More from the Unconventional mom: Babies are a Cryin, But Momma *Tries* not to Care

Once again I'm a bit unconventional. My boys cries have never broken my heart. Unless I know they are actually hurt or in pain.



For weeks big H went through his stage. He would cry and cry and cry. . .and cry before finally falling asleep for afternoon nap time. And I'd just let him. I'd turn on some fans and put the cooler on high when it would start to get on my nerves, but it never bothered me so much that I had to go in and do something about it.

Now big H goes down peacefully for his naps- for the most part.



Now little H is going through the phase. He usually exemplifies phases -for better or for worse- when compared to his brother. And boy does he exemplify this one. He screams and screams and screams and screams. . .and screams some more. Then you go put the binky in, hoping that he's worn out enough to fall asleep, and he just screams and screams and screams some more.

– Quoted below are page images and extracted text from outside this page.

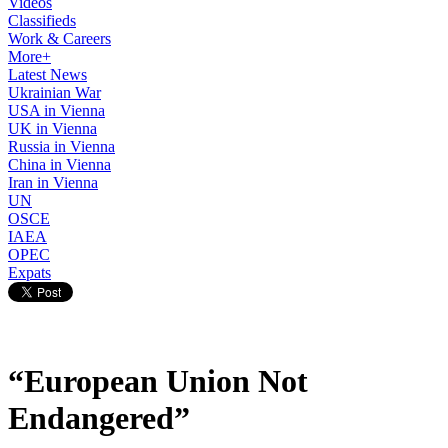
Videos
Classifieds
Work & Careers
More+
Latest News
Ukrainian War
USA in Vienna
UK in Vienna
Russia in Vienna
China in Vienna
Iran in Vienna
UN
OSCE
IAEA
OPEC
Expats
“European Union Not
Endangered”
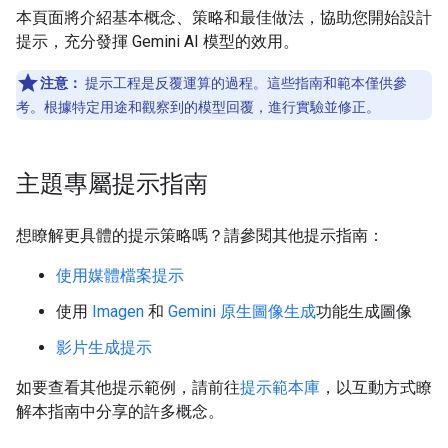
本頁面將介紹基本概念、策略和最佳做法，協助您開始設計
提示，充分發揮 Gemini AI 模型的效用。
注意：
提示工程是反覆運算的過程。這些指南和範本僅供參
考。根據特定用途和觀察到的模型回覆，進行實驗並修正。
主題專屬提示指南
想瞭解更具體的提示策略嗎？請參閱其他提示指南：
使用媒體檔案提示
使用
Imagen
和
Gemini 原生圖像生成
功能生成圖像
影片生成提示
如要查看其他提示範例，請前往
提示範本庫
，以互動方式瞭
解本指南中分享的許多概念。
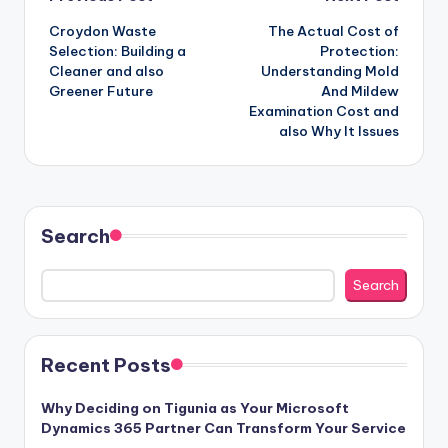
Post
Croydon Waste
The Actual Cost of
navigation
Selection: Building a
Protection:
Cleaner and also
Understanding Mold
Greener Future
And Mildew
Examination Cost and
also Why It Issues
Search
Search
Recent Posts
Why Deciding on Tigunia as Your Microsoft
Dynamics 365 Partner Can Transform Your Service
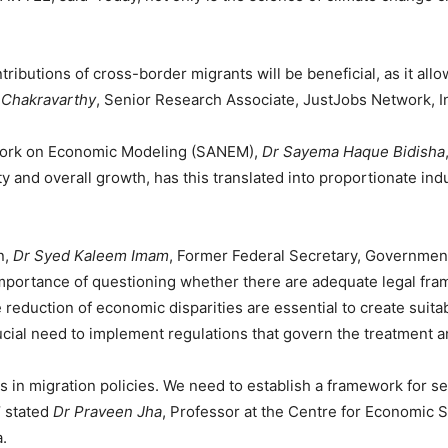
ributions of cross-border migrants will be beneficial, as it all
 Chakravarthy
, Senior Research Associate, JustJobs Network, I
work on Economic Modeling (SANEM),
Dr Sayema Haque Bidisha
y and overall growth, has this translated into proportionate indu
n,
Dr Syed Kaleem Imam
, Former Federal Secretary, Government
mportance of questioning whether there are adequate legal frame
eduction of economic disparities are essential to create suitab
ucial need to implement regulations that govern the treatment an
s in migration policies. We need to establish a framework for 
’ stated
Dr Praveen Jha
, Professor at the Centre for Economic S
.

I don't know if my patience is worn because I've already gone through this phase with his brother, or if little H's determination is too much for me to handle. I find my nerves standing on edge, and I finally go in there and rock the naughty little boy to sleep.

I hope I can survive this so the little H can go down for naps like his brother does now.

Sunday, August 23, 2009

An Unconventional Mom on Going Back to Work



I kind of consider myself to be a little bit of an unconventional mom. I mostly figure this because I don't tend to be as self sacrificing as most moms. I've been this way throughout pregnancy- it was really hard for me to sacrifice my physical appearance and well being for those babies. And I'm still that way- I'll be sharing more and more of the ways I find myself to be a little unconventional.

One of the ways I thought I would be an unconventional mom was work. I thought I would love to be a working mom. I thought it would be great because I'd miss my kids and I'd spend more quality time with them. And it does do that. I find myself to be so happy and loving with my babies when I come home. I play with them, laugh with them and just have a wonderful time. But even with that I still find myself wanting to stay home.

Some of the reasons I want to stay home probably fall under the conventional category:

1. There's so much to be done at home. It's already a full time job

2. I don't want to miss the wonderful moments like: first word, first step, etc.

3. If my boys spend 7 hours a day, 4-5 days a week with a sitter then am I really the one raising them?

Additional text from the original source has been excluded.